Why it matters: Netanyahu has set normalization with Saudi Arabia as one of his two main foreign policy goals. But Israeli officials admit that it won't be possible if relations between Riyadh and Washington remain tense.
Flashback: U.S. relations with Saudi Arabia deteriorated last October after the Saudis reached an agreement with Russia at the OPEC+ group of oil producers to dramatically cut oil production.
- The Biden administration felt the Saudi move violated the understandings reached between Washington and Riyadh ahead of President Biden’s trip to the kingdom last July.
The big picture: Sullivan and Netanyahu also discussed the Iranian nuclear program, Iran’s actions in the region and its military assistance to Russia in its war in Ukraine, the Israeli-Palestinian conflict, and the normalization process between Israel and its neighbors, Israeli officials said.
- The Prime Minister’s Office said Netanyahu expressed his gratitude for Biden's commitment to ensure Iran does not obtain nuclear weapons.
- Netanyahu told Sullivan that the latest Palestinian moves in the international arena, especially the Palestinian Authority's push for the International Court of Justice to issue a legal opinion on the Israeli occupation of the West Bank, "are an attack on Israel and oblige us to respond," the Prime Minister’s Office said.
What they're saying: “You come at a special time because we have acute challenges to our security and vast opportunities for peace. I am convinced that by working together, we can both meet the challenges and realize the opportunities," Netanyahu told Sullivan at the top of their meeting, which lasted for more than two hours.
State of play: Sullivan met separately with Tzachi Hanegbi, his new Israeli counterpart.
- The two also held a virtual meeting with their counterparts from the United Arab Emirates and Bahrain.
- In a statement after the virtual meeting, the White House said the four national security advisers discussed ways to deepen regional integration, including in the areas of clean energy, emerging technology, regional security and commercial relations.

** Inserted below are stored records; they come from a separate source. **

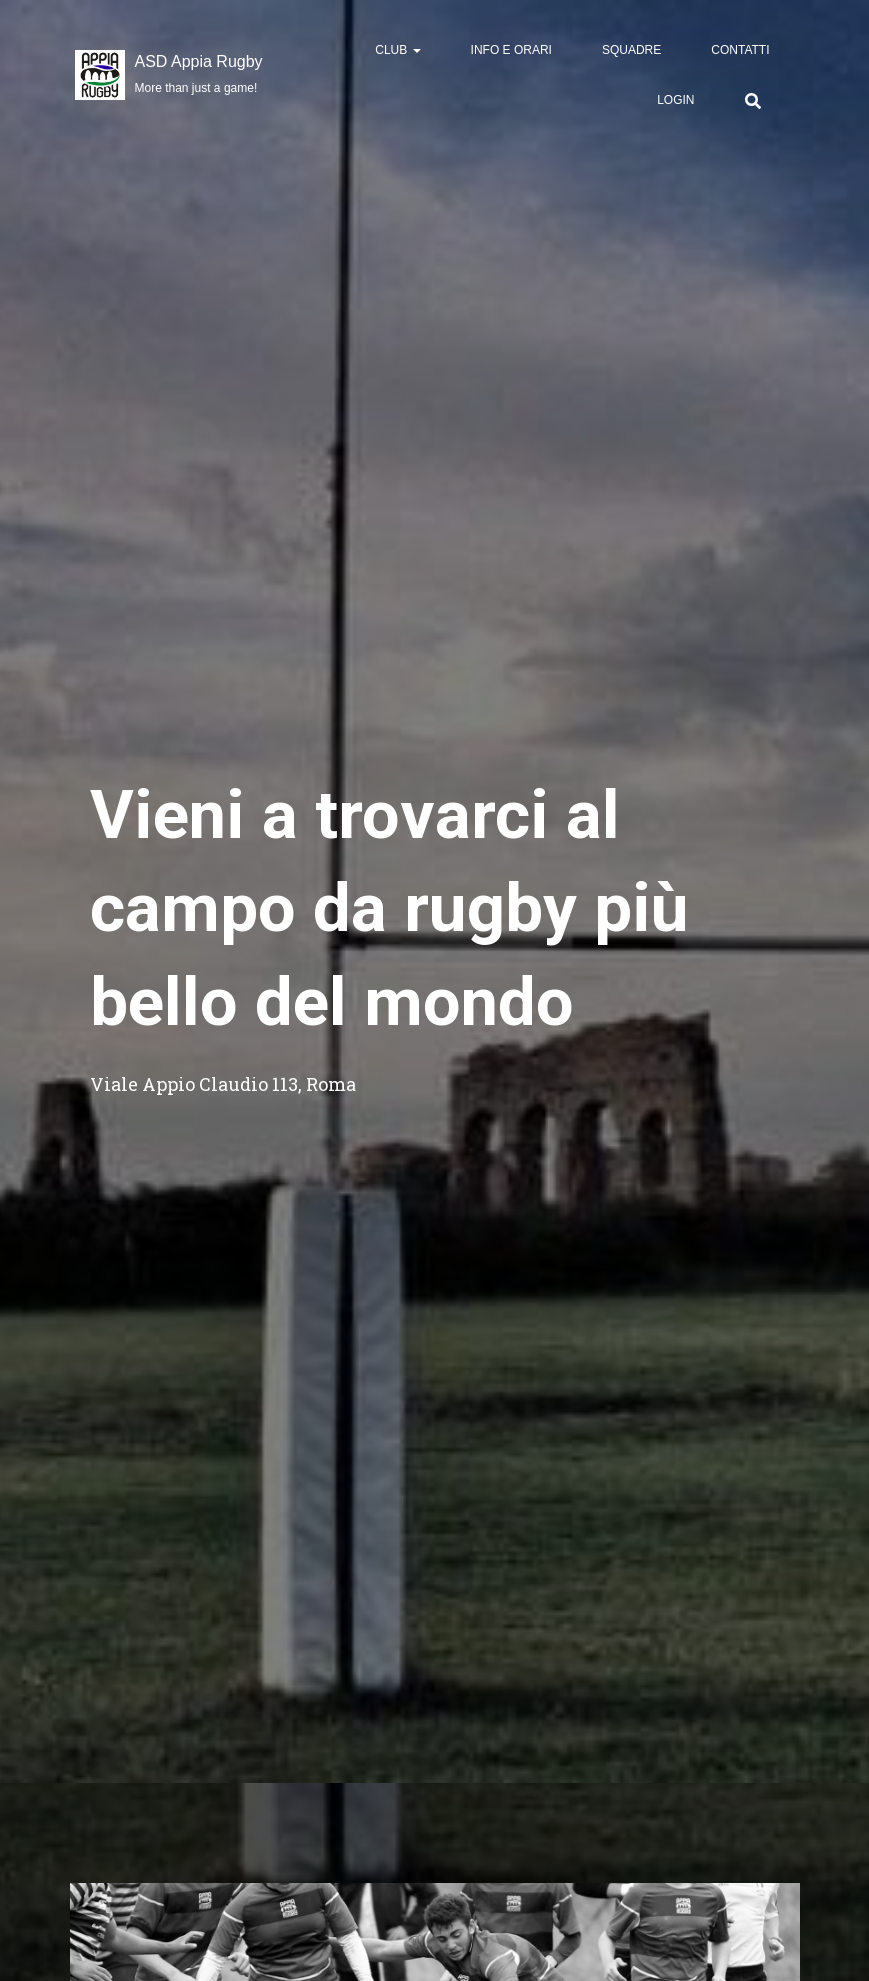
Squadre (631, 50)
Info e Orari (511, 50)
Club (397, 50)
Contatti (740, 50)
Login (675, 100)
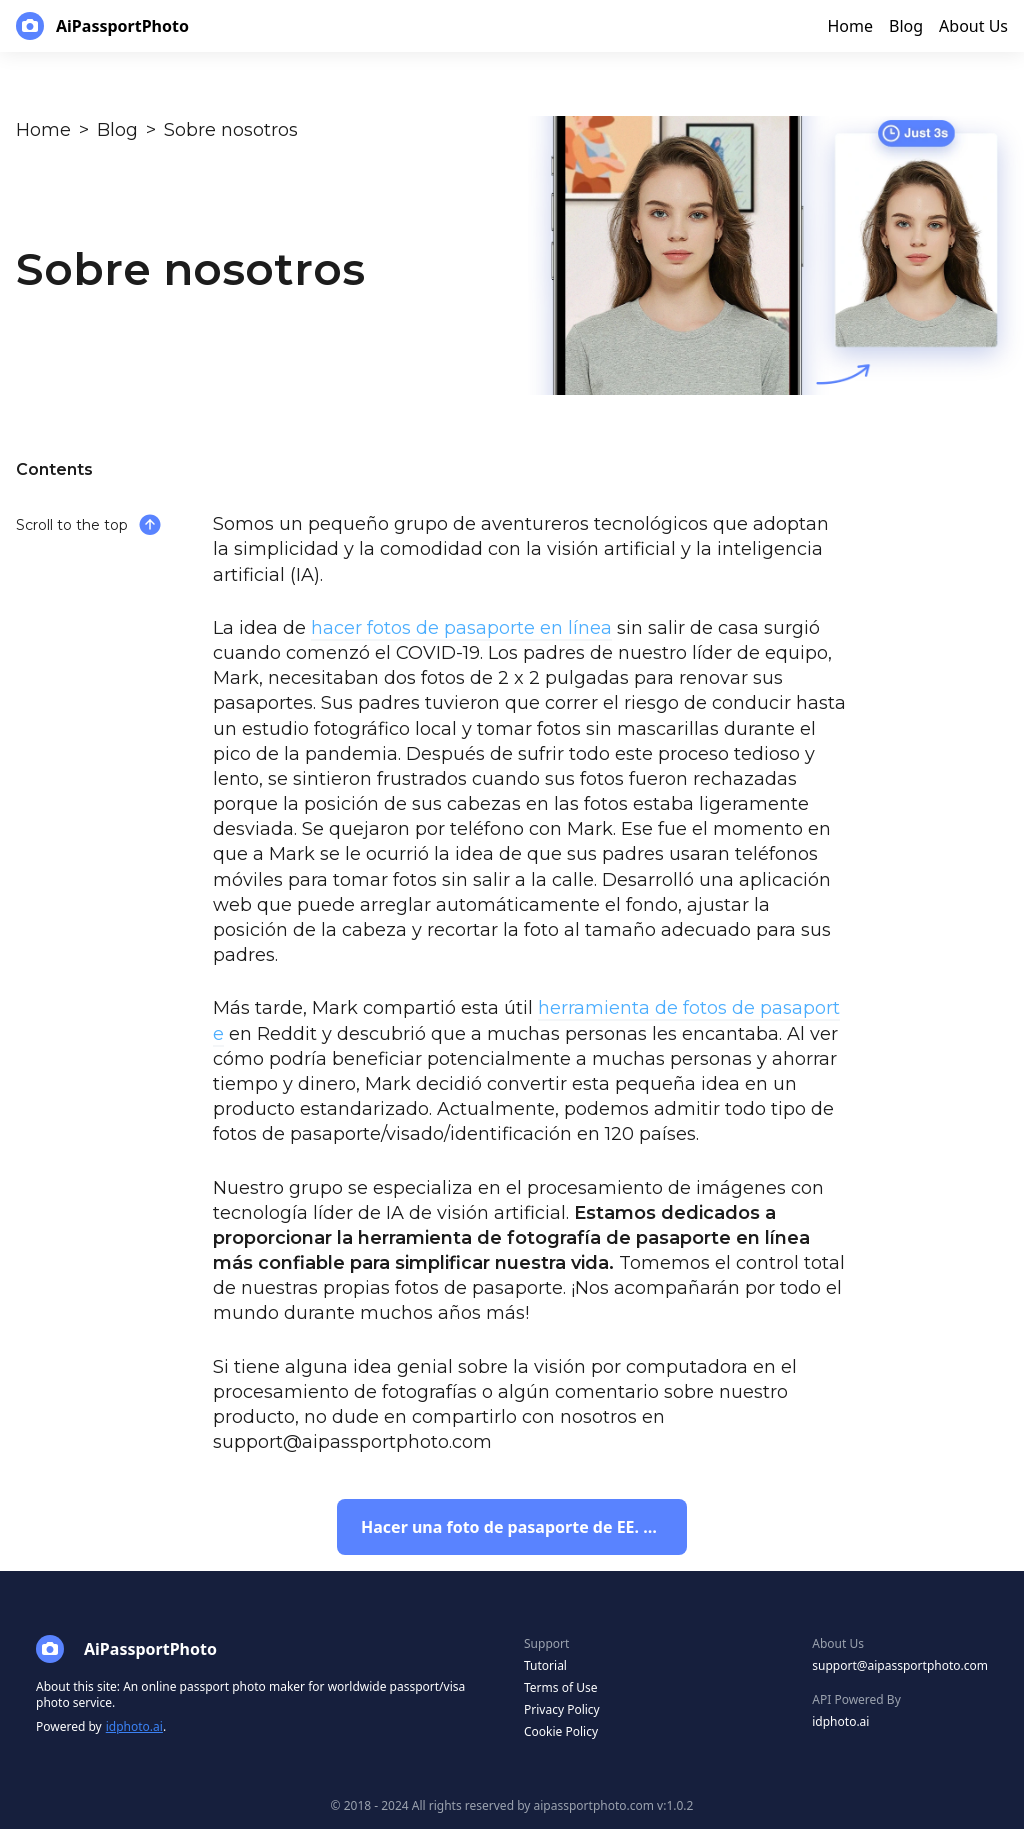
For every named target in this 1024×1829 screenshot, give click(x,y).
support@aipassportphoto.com (900, 1665)
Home (43, 130)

- “The counterparts focused in particular on the climate crisis and welcomed the UAE's leadership in hosting COP28 later this year. They agreed to stay in regular contact over the coming weeks and months to work on expanding participation to new partners and to coordinate on shared interests and challenges," the statement said.
- Later, Sullivan had a meeting with Mossad director David Barnea that focused mainly on Iran.
Later Thursday, Sullivan met with Palestinian President Mahmoud Abbas in Ramallah.
- Abbas warned Sullivan that the new Israeli government’s policy could have dangerous consequences and stressed the Biden administration must intervene “before it is too late," the Palestinian presidency said in a statement.
- According to the statement, Abbas told Sullivan that the Israeli government’s policy and the recent sanctions it has imposed on the Palestinian Authority destroy the two-state solution, violate the agreements between the parties and ruin the chances that are left for achieving peace and stability in the region.
- “We will not accept the continuation of the Israel crimes. We will oppose them and defend our rights, our land and our holy sites," Abbas told Sullivan according to the statement.
Editor's note: This story has been updated with the statement from the Palestinian president's office.